Research Information System
Materials Science and Engineering: B, vol.323, 2026 (SCI-Expanded)
The aim of this study was to determine the spectroelectrochemical properties and electrochemical stability of 3-layer polypyrrole containing films. Within the scope of the study, polypyrrole (PPy) was produced on ITO-coated PET via electrochemical synthesis, and a three-layer composite material was developed with 1-(2-aminophenyl) pyrrole (AP). In the first layer, PPy was synthesized on ITO-coated PET in the potential range of −1.0 and + 1.0 V at a scan rate of 100 mV/s in 1 M NaClO4/ACN supporting electrolyte solution. For the second layer, PPy-AP was produced from AP on the PPy film via electrochemical reaction. In the third layer, PPy was synthesized on this film (PPy-AP) by the same method, resulting in a PPy-AP-PPy film. Optical electronic transitions of these polymer films were determined by using UV–Vis spectroscopy. TEM analysis was performed for investigation their surface morphological properties.

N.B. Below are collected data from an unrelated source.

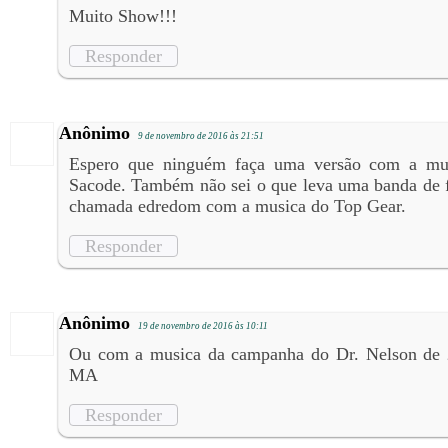
Muito Show!!!
Responder
Anônimo
9 de novembro de 2016 às 21:51
Espero que ninguém faça uma versão com a mu
Sacode. Também não sei o que leva uma banda de f
chamada edredom com a musica do Top Gear.
Responder
Anônimo
19 de novembro de 2016 às 10:11
Ou com a musica da campanha do Dr. Nelson de 2
MA
Responder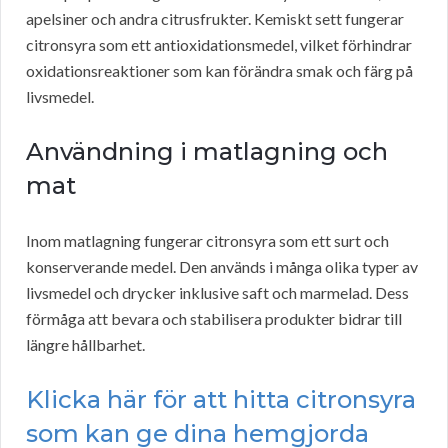
apelsiner och andra citrusfrukter. Kemiskt sett fungerar
citronsyra som ett antioxidationsmedel, vilket förhindrar
oxidationsreaktioner som kan förändra smak och färg på
livsmedel.
Användning i matlagning och
mat
Inom matlagning fungerar citronsyra som ett surt och
konserverande medel. Den används i många olika typer av
livsmedel och drycker inklusive saft och marmelad. Dess
förmåga att bevara och stabilisera produkter bidrar till
längre hållbarhet.
Klicka här för att hitta citronsyra
som kan ge dina hemgjorda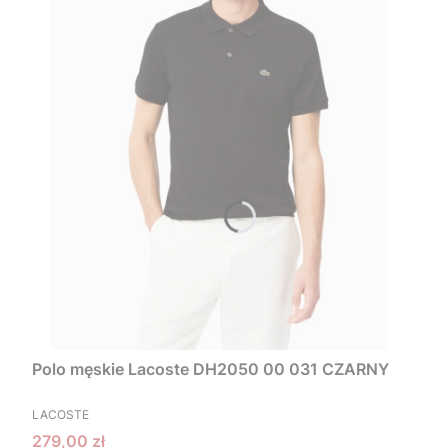
Polo męskie Lacoste DH2050 00 031 CZARNY
PRODUCENT
LACOSTE
Cena promocyjna
279,00 zł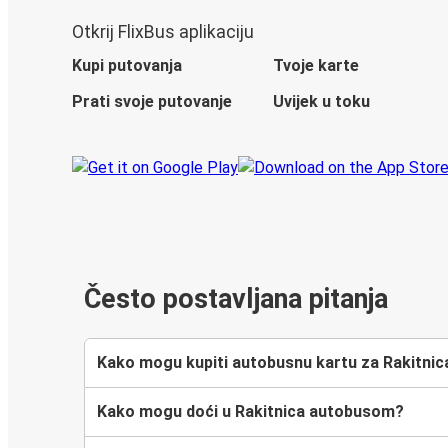
Otkrij FlixBus aplikaciju
Kupi putovanja
Tvoje karte
Prati svoje putovanje
Uvijek u toku
Često postavljana pitanja
Kako mogu kupiti autobusnu kartu za Rakitnic
Kako mogu doći u Rakitnica autobusom?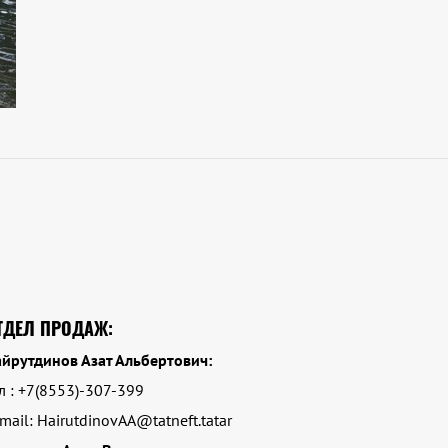
ТДЕЛ ПРОДАЖ:
йрутдинов Азат Альбертович:
л : +7(8553)-307-399
mail: HairutdinovAA@tatneft.tatar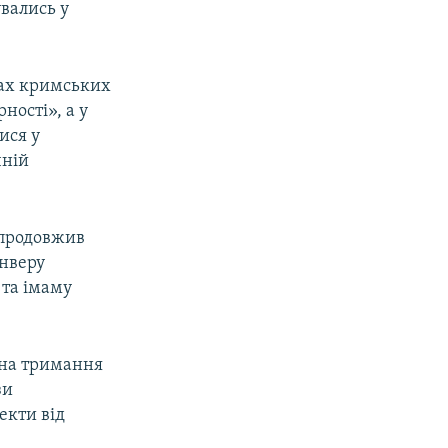
увались у
ах кримських
ності», а у
ися у
чній
 продовжив
нверу
 та імаму
 на тримання
зи
екти від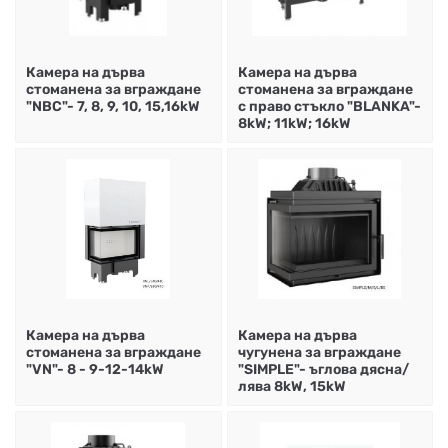
НА
НА
КОТЛИ
НА
ТЕРМ
ДЪРВА
ПЕЛЕТИ
ГАЗ
Камера на дърва
Камера на дърва
стоманена за вграждане
стоманена за вграждане
"NBC"- 7, 8, 9, 10, 15,16kW
с право стъкло "BLANKA"-
8kW; 11kW; 16kW
Камера на дърва
Камера на дърва
стоманена за вграждане
чугунена за вграждане
"VN"- 8 - 9-12-14kW
"SIMPLE"- ъглова дясна/
лява 8kW, 15kW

According to TEM analysis, PPy-AP and PPy-AP-PPy contained the spherical structures, with diameters of the spherical structures being higher in the PPy-AP-PPy. The primary objective in producing these polymer films was to investigate their spectroelectrochemical behaviors and electrochemical stabilities. According to the reached experimental studies, it was observed that the absorbance value increased depending on the applied potential range. This demonstrated that the 3-layered films were successfully synthesized via electrochemical polymerization on the ITO-coated PET surface. According to their current-time cyclic voltammograms, the coloring times of the PPy and PPy-AP-PPy films were found as 3 s. The absorbance change values (∆A) for the PPy, PPy-AP and PPy-AP-PPy films were calculated as 0.0812, 0.0021 and 0.0023, respectively. As a result, the produced films could be used as components in electronic devices with their absorbance changes depending on the potential, their response times to this change, and their electrochemical stability against potential/current depending on time.